= Activity =
From the line holding "las Organizaciones" to the final line of the entries, set down each line exactly, including both, and nothing more.

(Dataset entries)
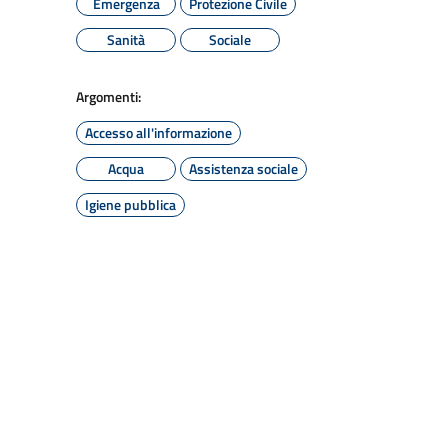
Emergenza
Protezione Civile
Sanità
Sociale
Argomenti:
Accesso all'informazione
Acqua
Assistenza sociale
Igiene pubblica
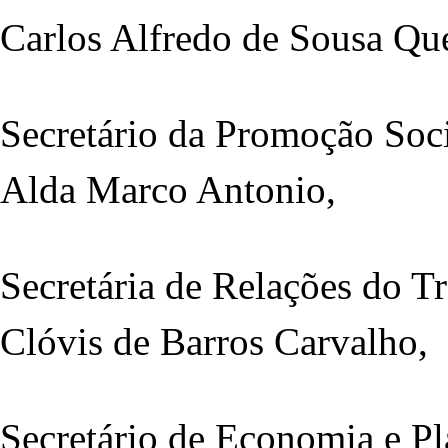
Carlos Alfredo de Sousa Que
Secretário da Promoção Soc
Alda Marco Antonio,
Secretária de Relações do T
Clóvis de Barros Carvalho,
Secretário de Economia e P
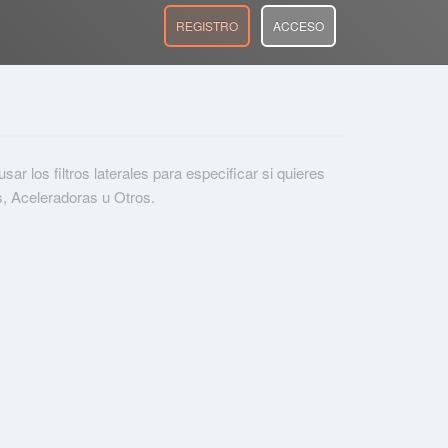
REGISTRO
ACCESO
r los filtros laterales para especificar si quieres
s, Aceleradoras u Otros.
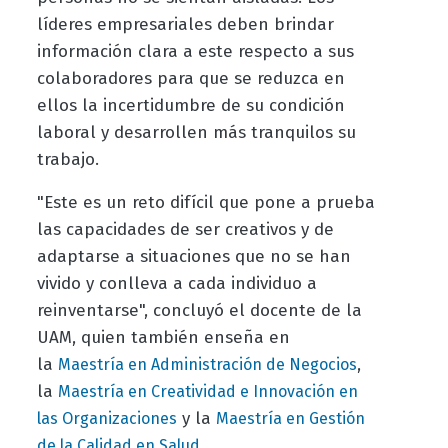
líderes empresariales deben brindar
información clara a este respecto a sus
colaboradores para que se reduzca en
ellos la incertidumbre de su condición
laboral y desarrollen más tranquilos su
trabajo.
"Este es un reto difícil que pone a prueba
las capacidades de ser creativos y de
adaptarse a situaciones que no se han
vivido y conlleva a cada individuo a
reinventarse", concluyó el docente de la
UAM, quien también enseña en
la
,
Maestría en Administración de Negocios
la
Maestría en Creatividad e Innovación en
y la
las Organizaciones
Maestría en Gestión
de la Calidad en Salud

= Result =
las Organizaciones
Maestría en Gestión
de la Calidad en Salud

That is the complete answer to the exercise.